> **About this task**: Your answer must be one number: the count of lines below that hold the word "посетителей".

[Stored data entries]
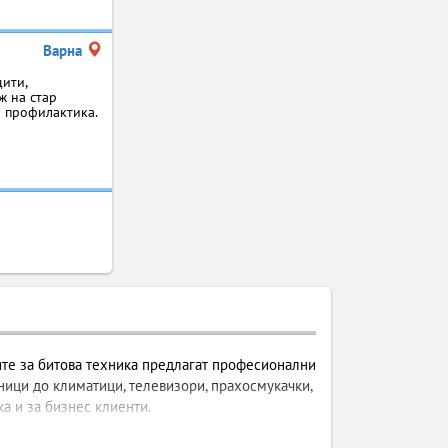
Варна
ити,
ж на стар
а профилактика.
зите за битова техника предлагат професионални
ници до климатици, телевизори, прахосмукачки,
а и за бизнес клиенти.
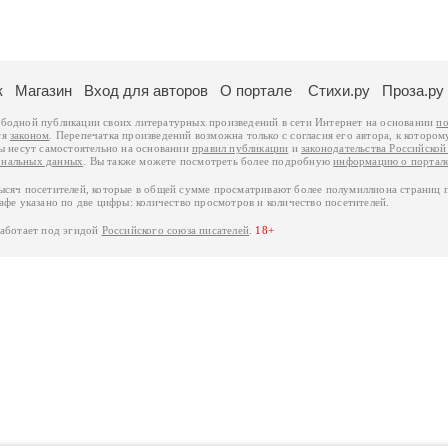
к
Магазин
Вход для авторов
О портале
Стихи.ру
Проза.ру
ободной публикации своих литературных произведений в сети Интернет на основании
по
ся
законом
. Перепечатка произведений возможна только с согласия его автора, к котором
ры несут самостоятельно на основании
правил публикации
и
законодательства Российско
ональных данных
. Вы также можете посмотреть более подробную
информацию о портал
тысяч посетителей, которые в общей сумме просматривают более полумиллиона страниц 
афе указано по две цифры: количество просмотров и количество посетителей.
работает под эгидой
Российского союза писателей
.
18+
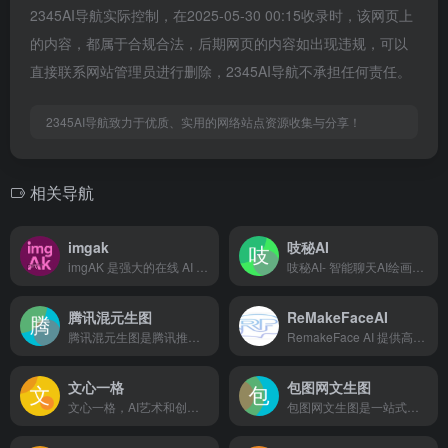
2345AI导航实际控制，在2025-05-30 00:15收录时，该网页上
的内容，都属于合规合法，后期网页的内容如出现违规，可以
直接联系网站管理员进行删除，2345AI导航不承担任何责任。
2345AI导航致力于优质、实用的网络站点资源收集与分享！
相关导航
imgak
吱秘AI
imgAK 是强大的在线 AI 图像处理工具
吱秘AI- 智能聊天AI绘画，还可以创作、编写、翻译、写代码等多种功能，满足用户生活和工作的多方面需求
腾讯混元生图
ReMakeFaceAI
腾讯混元生图是腾讯推出的业内首个集多轮图文多模态对话和工具化编辑图像为一体的AI图像生成服务。
RemakeFace AI 提供高效的人脸替换与图像重制能力，可将人脸自然融合到不同图片或视频中，帮助用户快速完成创意视觉内容。
文心一格
包图网文生图
文心一格，AI艺术和创意辅助平台，依托飞桨、文心大模型的技术创新推出的“AI作画”产品，可轻松驾驭多种风格，人人皆可“一语成画”
包图网文生图是一站式图像、插画生成工具，用户可通过输入描述性文本快速生成高质高清图片。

> **Worked solution**: 2